Eel passage and fish refuges
Completed work showing coir and rock rolls well vegetated, allowing eel passage and fish refuges on Sincil Dike, Lincoln.
Piling rig work
Ivor King’s Giken supercrush piling rig working on Sincil Dike with no vibrations and nearly silent.
Lincoln Flood Defences
Work on the Lincoln Flood Defences.
Did you know …
Around 4,000 homes and businesses are protected by works to improve flood defences at multiple sites across the city centre.
Over 1,100 linear metres of sheet piling were installed across the city.
Whole life carbon was reduced by 93% by challenging original refurbishment plans, instead replacing with new modern structures.
How was the work done?
The works were programmed for a three-year period. Seepage risk analysis were undertaken, the data from which ensured only targeted interventions were delivered since wholesale replacement of assets wasn’t viable.
At any one time, the team had up to three live sites running simultaneously while scoping and designing other work fronts during live construction.
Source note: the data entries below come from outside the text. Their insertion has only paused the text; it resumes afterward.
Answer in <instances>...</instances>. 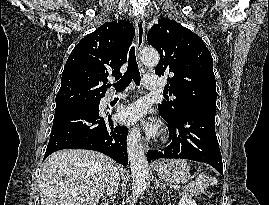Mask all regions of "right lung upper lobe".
Returning <instances> with one entry per match:
<instances>
[{"label": "right lung upper lobe", "mask_w": 269, "mask_h": 205, "mask_svg": "<svg viewBox=\"0 0 269 205\" xmlns=\"http://www.w3.org/2000/svg\"><path fill=\"white\" fill-rule=\"evenodd\" d=\"M135 30L128 21L107 22L84 37L70 54L56 96V108L100 102L106 92L107 78L121 77L120 67Z\"/></svg>", "instance_id": "obj_1"}]
</instances>
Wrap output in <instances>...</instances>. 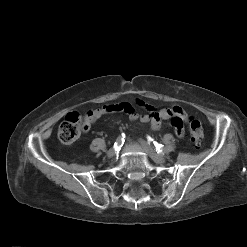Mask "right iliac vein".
I'll list each match as a JSON object with an SVG mask.
<instances>
[{
	"instance_id": "obj_1",
	"label": "right iliac vein",
	"mask_w": 247,
	"mask_h": 247,
	"mask_svg": "<svg viewBox=\"0 0 247 247\" xmlns=\"http://www.w3.org/2000/svg\"><path fill=\"white\" fill-rule=\"evenodd\" d=\"M115 154H116V150L114 148L109 149L107 152V156L109 158L113 157Z\"/></svg>"
}]
</instances>
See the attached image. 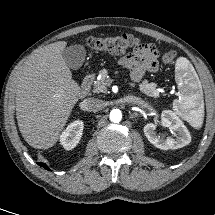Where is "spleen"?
<instances>
[{"label":"spleen","mask_w":215,"mask_h":215,"mask_svg":"<svg viewBox=\"0 0 215 215\" xmlns=\"http://www.w3.org/2000/svg\"><path fill=\"white\" fill-rule=\"evenodd\" d=\"M176 81L181 90L179 99L173 101V110L193 126L199 125L204 113V104L194 68L184 57L176 61Z\"/></svg>","instance_id":"spleen-1"}]
</instances>
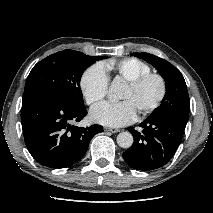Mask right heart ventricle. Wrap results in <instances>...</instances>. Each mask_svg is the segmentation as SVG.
I'll list each match as a JSON object with an SVG mask.
<instances>
[{
    "label": "right heart ventricle",
    "mask_w": 213,
    "mask_h": 213,
    "mask_svg": "<svg viewBox=\"0 0 213 213\" xmlns=\"http://www.w3.org/2000/svg\"><path fill=\"white\" fill-rule=\"evenodd\" d=\"M102 66L105 71L112 70L117 77L127 82L151 72L150 66L137 58H125L113 63H105Z\"/></svg>",
    "instance_id": "right-heart-ventricle-1"
}]
</instances>
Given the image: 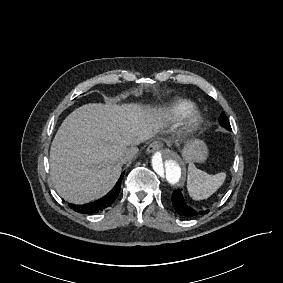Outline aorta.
Instances as JSON below:
<instances>
[{
  "label": "aorta",
  "mask_w": 283,
  "mask_h": 283,
  "mask_svg": "<svg viewBox=\"0 0 283 283\" xmlns=\"http://www.w3.org/2000/svg\"><path fill=\"white\" fill-rule=\"evenodd\" d=\"M152 171L164 186L178 185L184 175V163L177 153L169 149L155 152L151 159Z\"/></svg>",
  "instance_id": "obj_1"
}]
</instances>
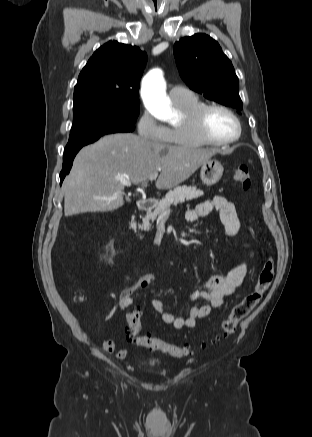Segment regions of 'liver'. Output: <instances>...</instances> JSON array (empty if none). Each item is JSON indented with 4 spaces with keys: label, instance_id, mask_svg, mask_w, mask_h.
I'll list each match as a JSON object with an SVG mask.
<instances>
[{
    "label": "liver",
    "instance_id": "6515ba94",
    "mask_svg": "<svg viewBox=\"0 0 312 437\" xmlns=\"http://www.w3.org/2000/svg\"><path fill=\"white\" fill-rule=\"evenodd\" d=\"M217 152L152 142L130 133L103 136L76 155L62 185L64 213L72 216L118 209L124 204L121 179L144 183L160 171L156 188L170 189Z\"/></svg>",
    "mask_w": 312,
    "mask_h": 437
}]
</instances>
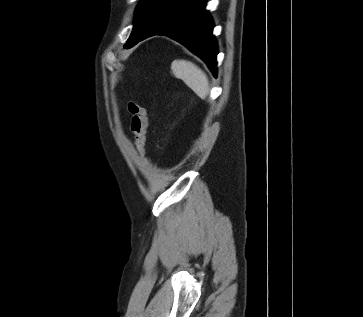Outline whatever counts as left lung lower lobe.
<instances>
[{
	"label": "left lung lower lobe",
	"instance_id": "1",
	"mask_svg": "<svg viewBox=\"0 0 363 317\" xmlns=\"http://www.w3.org/2000/svg\"><path fill=\"white\" fill-rule=\"evenodd\" d=\"M205 6V0H158L145 31L136 44L156 34L167 35L205 61L216 77L218 48L212 35L213 21Z\"/></svg>",
	"mask_w": 363,
	"mask_h": 317
}]
</instances>
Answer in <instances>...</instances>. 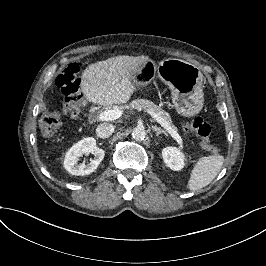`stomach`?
<instances>
[{
	"mask_svg": "<svg viewBox=\"0 0 266 266\" xmlns=\"http://www.w3.org/2000/svg\"><path fill=\"white\" fill-rule=\"evenodd\" d=\"M156 63L148 56H140L128 69L132 84L138 88L147 87L154 81ZM157 74L171 90L173 106L178 114L193 116L204 104L200 69L179 59H165L159 63Z\"/></svg>",
	"mask_w": 266,
	"mask_h": 266,
	"instance_id": "0dacf381",
	"label": "stomach"
}]
</instances>
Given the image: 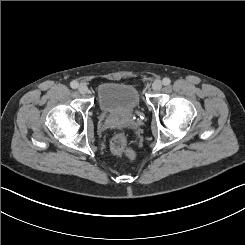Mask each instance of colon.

The same core site team was responsible throughout, which helped meet the programme due to the familiarity and consistency it allowed.
The team identified potential for environmental harm so various types of monitoring were carried out, including:
- Sound and vibration monitoring on all piling to ensure safe limits were respected.
- Dissolved oxygen monitoring when working within the watercourse.
- Water level monitoring to combat any potential flood events.
Safety was a priority at every site. Over 4,000 positive interventions were reported and were one of the reasons zero reportable injuries were recorded during the duration of the project.
The team also prioritised mental health. During the project, the team got involved with the charity MIND and dedicated a display on site to create a space people could donate and educate themselves about mental health.
Difference the project has made
Apart from providing flood protection for an estimated 4,000 households, the project gave back to the community by replanting trees in the local area.
The team also donated a water cooler to Lincoln Christ Hospital School as part of their ‘increase drinking water/reduce single-use plastics campaign’.
To benefit the local economy, the team worked with local subcontractors in their supply chain. This also reduced carbon emissions from travel.
Materials were sourced locally, including aggregates from nearby quarries, concrete from the city centre, as well as many other miscellaneous items sourced from the region.
The team actively sought to reduce carbon throughout the project. When planning the sluice gates refurbishment, they identified ‘hot spots’ within the operational maintenance of the gates, at over 11,000tCO2e.
They proposed to replace the gates instead, for almost the same cost, but achieving a 93% reduction in whole life carbon.
Further carbon savings were made at Witham Walls where the team re-used and refurbished many existing materials – achieving a whole life carbon saving of 47%.